**Data provided**.

===

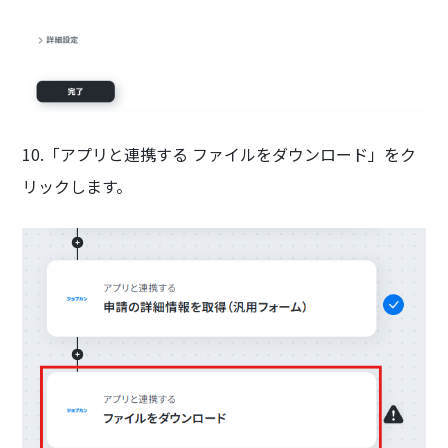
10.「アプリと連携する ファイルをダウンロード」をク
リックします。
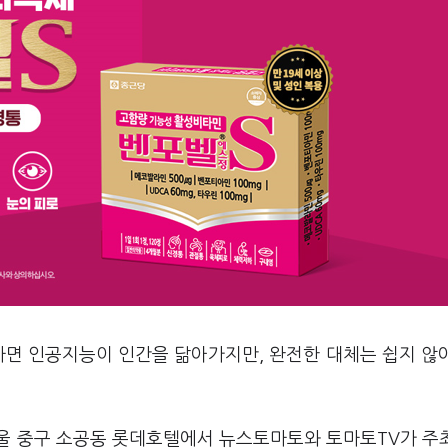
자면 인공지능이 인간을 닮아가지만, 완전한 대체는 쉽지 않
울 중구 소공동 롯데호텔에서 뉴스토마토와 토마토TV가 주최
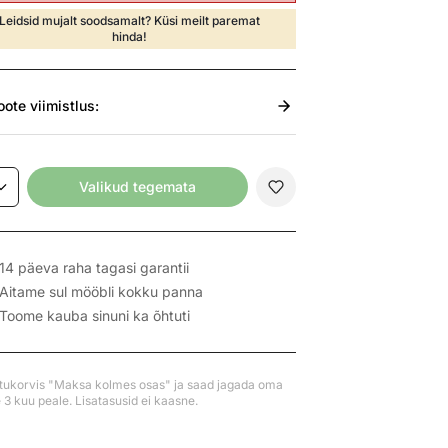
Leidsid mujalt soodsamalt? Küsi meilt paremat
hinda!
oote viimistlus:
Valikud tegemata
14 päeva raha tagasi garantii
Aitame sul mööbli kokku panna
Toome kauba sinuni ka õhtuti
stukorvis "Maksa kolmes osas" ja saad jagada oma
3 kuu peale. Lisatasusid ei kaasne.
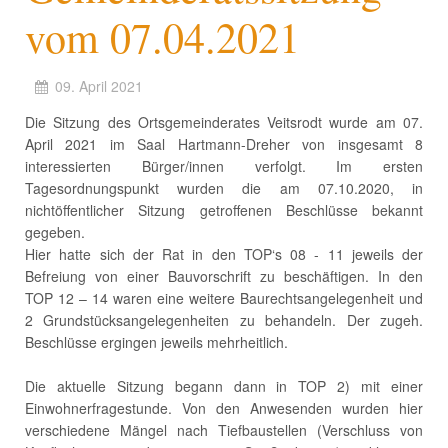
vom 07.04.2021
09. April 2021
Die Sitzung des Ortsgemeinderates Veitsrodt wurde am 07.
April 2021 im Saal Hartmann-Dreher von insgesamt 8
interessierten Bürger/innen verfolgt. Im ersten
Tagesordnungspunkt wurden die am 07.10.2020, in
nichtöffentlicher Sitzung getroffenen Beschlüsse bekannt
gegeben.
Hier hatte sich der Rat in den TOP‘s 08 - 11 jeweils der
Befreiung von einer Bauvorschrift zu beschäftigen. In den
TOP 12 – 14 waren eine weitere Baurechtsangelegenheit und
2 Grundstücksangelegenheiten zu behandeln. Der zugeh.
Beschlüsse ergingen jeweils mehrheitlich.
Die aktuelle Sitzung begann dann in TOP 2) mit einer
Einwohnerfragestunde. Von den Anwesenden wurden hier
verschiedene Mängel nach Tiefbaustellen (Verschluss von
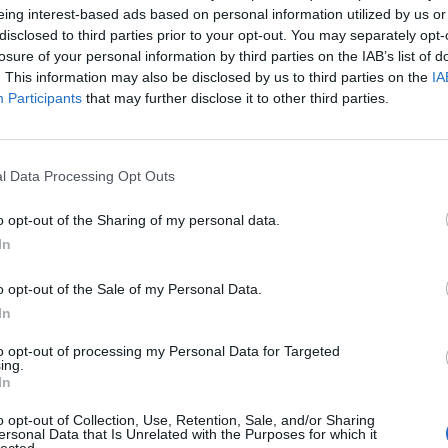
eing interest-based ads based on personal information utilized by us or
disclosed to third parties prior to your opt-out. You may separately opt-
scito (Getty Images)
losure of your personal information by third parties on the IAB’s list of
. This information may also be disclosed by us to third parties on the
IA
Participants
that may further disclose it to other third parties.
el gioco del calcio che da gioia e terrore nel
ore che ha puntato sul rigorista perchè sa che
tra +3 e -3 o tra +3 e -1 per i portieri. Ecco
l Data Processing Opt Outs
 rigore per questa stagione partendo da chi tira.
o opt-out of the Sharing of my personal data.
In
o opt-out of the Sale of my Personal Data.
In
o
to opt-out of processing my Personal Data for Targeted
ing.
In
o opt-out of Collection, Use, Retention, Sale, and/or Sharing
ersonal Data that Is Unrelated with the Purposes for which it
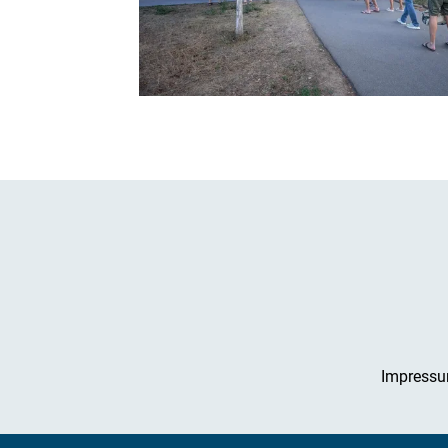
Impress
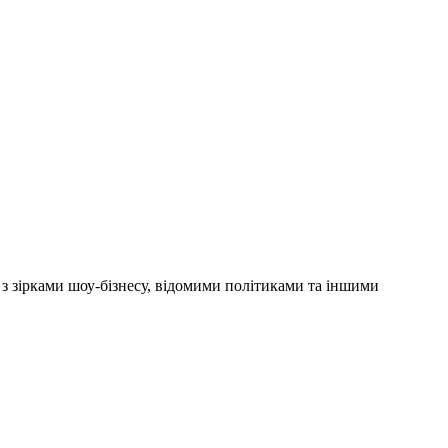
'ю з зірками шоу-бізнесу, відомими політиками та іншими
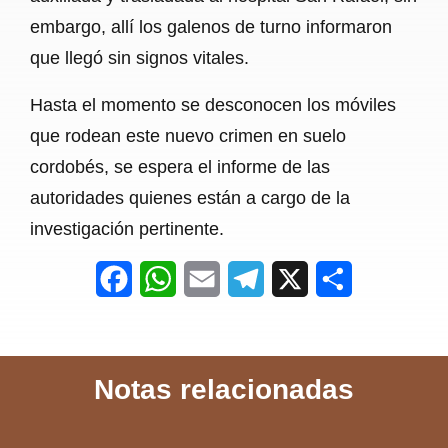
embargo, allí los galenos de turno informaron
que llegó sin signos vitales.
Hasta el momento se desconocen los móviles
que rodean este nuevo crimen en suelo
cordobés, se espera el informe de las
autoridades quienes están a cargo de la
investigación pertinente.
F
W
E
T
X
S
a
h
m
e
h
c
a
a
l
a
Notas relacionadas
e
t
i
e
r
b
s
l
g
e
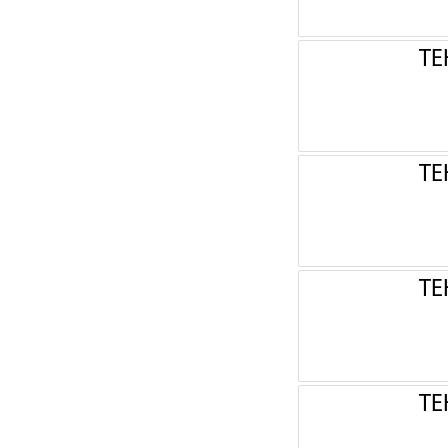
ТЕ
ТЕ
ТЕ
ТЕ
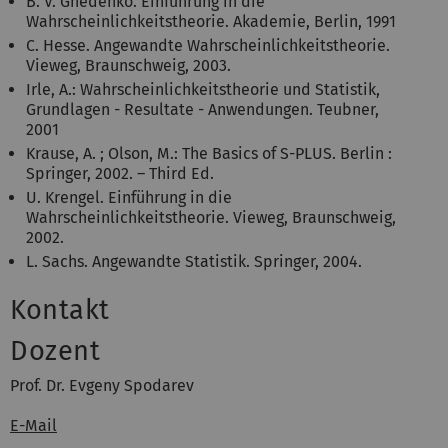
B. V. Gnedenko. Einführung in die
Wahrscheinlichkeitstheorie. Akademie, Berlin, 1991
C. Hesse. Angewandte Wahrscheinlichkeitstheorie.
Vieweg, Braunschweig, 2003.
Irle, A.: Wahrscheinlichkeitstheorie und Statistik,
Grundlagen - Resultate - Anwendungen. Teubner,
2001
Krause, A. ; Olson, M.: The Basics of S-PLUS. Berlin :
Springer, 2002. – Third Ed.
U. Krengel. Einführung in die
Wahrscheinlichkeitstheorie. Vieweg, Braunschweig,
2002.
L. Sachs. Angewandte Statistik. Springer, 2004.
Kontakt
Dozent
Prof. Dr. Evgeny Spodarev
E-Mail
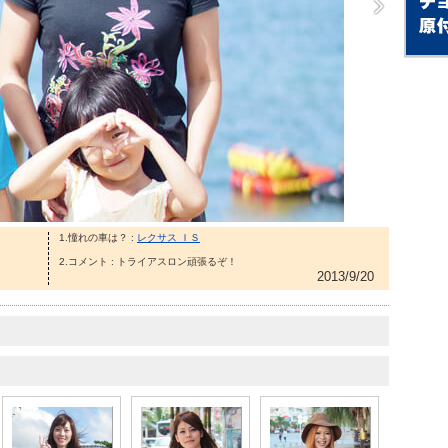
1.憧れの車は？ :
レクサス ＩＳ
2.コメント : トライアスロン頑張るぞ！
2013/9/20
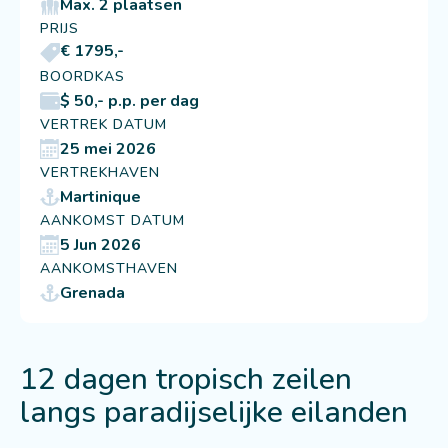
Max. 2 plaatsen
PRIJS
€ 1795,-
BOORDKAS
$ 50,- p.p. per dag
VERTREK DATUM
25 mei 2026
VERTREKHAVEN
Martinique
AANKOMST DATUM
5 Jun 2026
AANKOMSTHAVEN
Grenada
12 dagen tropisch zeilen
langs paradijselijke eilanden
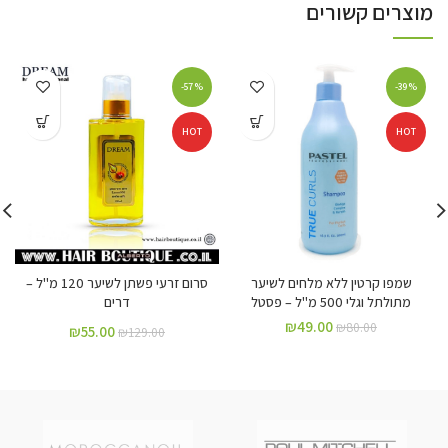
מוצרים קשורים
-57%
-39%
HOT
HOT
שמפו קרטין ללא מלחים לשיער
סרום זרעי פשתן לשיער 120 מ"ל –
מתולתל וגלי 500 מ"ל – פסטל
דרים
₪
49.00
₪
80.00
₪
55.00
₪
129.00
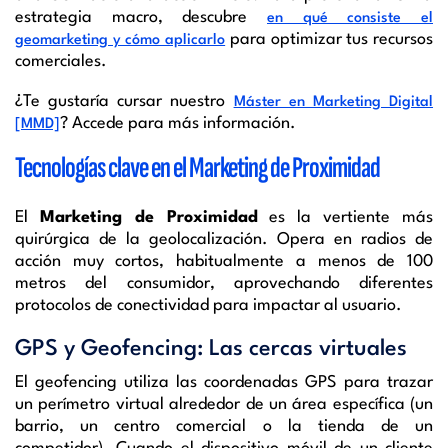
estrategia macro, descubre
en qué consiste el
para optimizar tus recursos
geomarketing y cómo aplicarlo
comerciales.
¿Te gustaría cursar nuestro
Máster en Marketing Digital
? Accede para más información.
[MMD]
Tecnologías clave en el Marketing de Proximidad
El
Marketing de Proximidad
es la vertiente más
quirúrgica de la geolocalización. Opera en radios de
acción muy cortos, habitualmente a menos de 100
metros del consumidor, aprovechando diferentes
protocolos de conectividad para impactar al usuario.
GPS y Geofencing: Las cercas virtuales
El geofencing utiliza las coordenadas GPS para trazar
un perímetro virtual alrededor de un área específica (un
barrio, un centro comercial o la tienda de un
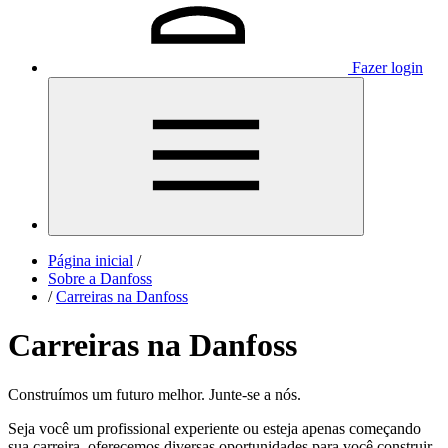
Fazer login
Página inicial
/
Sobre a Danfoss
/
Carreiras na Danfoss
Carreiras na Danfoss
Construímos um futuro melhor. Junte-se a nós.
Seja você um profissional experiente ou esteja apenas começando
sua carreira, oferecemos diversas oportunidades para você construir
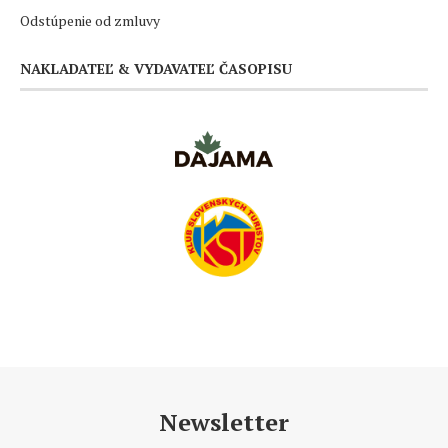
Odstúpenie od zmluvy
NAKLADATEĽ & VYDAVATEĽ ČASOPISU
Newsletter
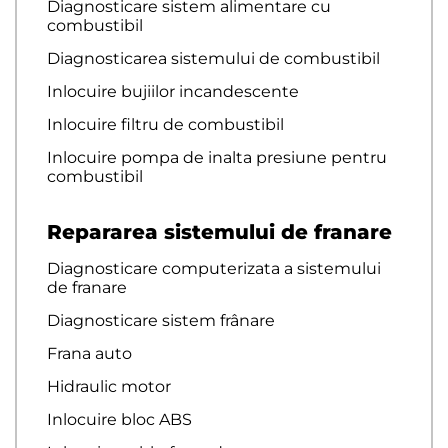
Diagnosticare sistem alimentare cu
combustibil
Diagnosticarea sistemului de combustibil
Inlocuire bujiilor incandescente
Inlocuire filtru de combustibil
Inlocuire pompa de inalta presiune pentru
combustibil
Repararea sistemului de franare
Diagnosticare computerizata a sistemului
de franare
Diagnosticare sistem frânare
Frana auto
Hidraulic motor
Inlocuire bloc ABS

===

**What to produce**.
Working from the listing, state how many lines include "April". The reply must be that number alone.

**Task solution**.
2